- _WHAT YOU WILL DO_: Your answer must consist of exactly the lines below, starting with the line with "Kimya ve İlham" and going on through the line with "yaşadığı ve Berberi", and nothing else.

Dataset entries:
▽
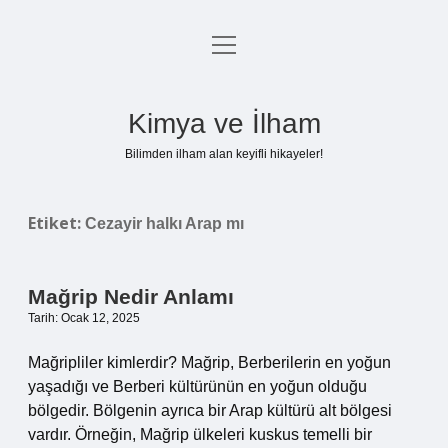
menüyü
Anasayfa
aç
Gizlilik Politikası
Kimya ve İlham
Yasal Uyarı
Bilimden ilham alan keyifli hikayeler!
Hakkımızda
Etiket:
Cezayir halkı Arap mı
Mağrip Nedir Anlamı
Tarih: Ocak 12, 2025
Mağripliler kimlerdir? Mağrip, Berberilerin en yoğun
yaşadığı ve Berberi kültürünün en yoğun olduğu
bölgedir. Bölgenin ayrıca bir Arap kültürü alt bölgesi
vardır. Örneğin, Mağrip ülkeleri kuskus temelli bir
△
- _RESULT FOR THIS TASK_:
Kimya ve İlham
Yasal Uyarı
Bilimden ilham alan keyifli hikayeler!
Hakkımızda
Etiket:
Cezayir halkı Arap mı
Mağrip Nedir Anlamı
Tarih: Ocak 12, 2025
Mağripliler kimlerdir? Mağrip, Berberilerin en yoğun
yaşadığı ve Berberi kültürünün en yoğun olduğu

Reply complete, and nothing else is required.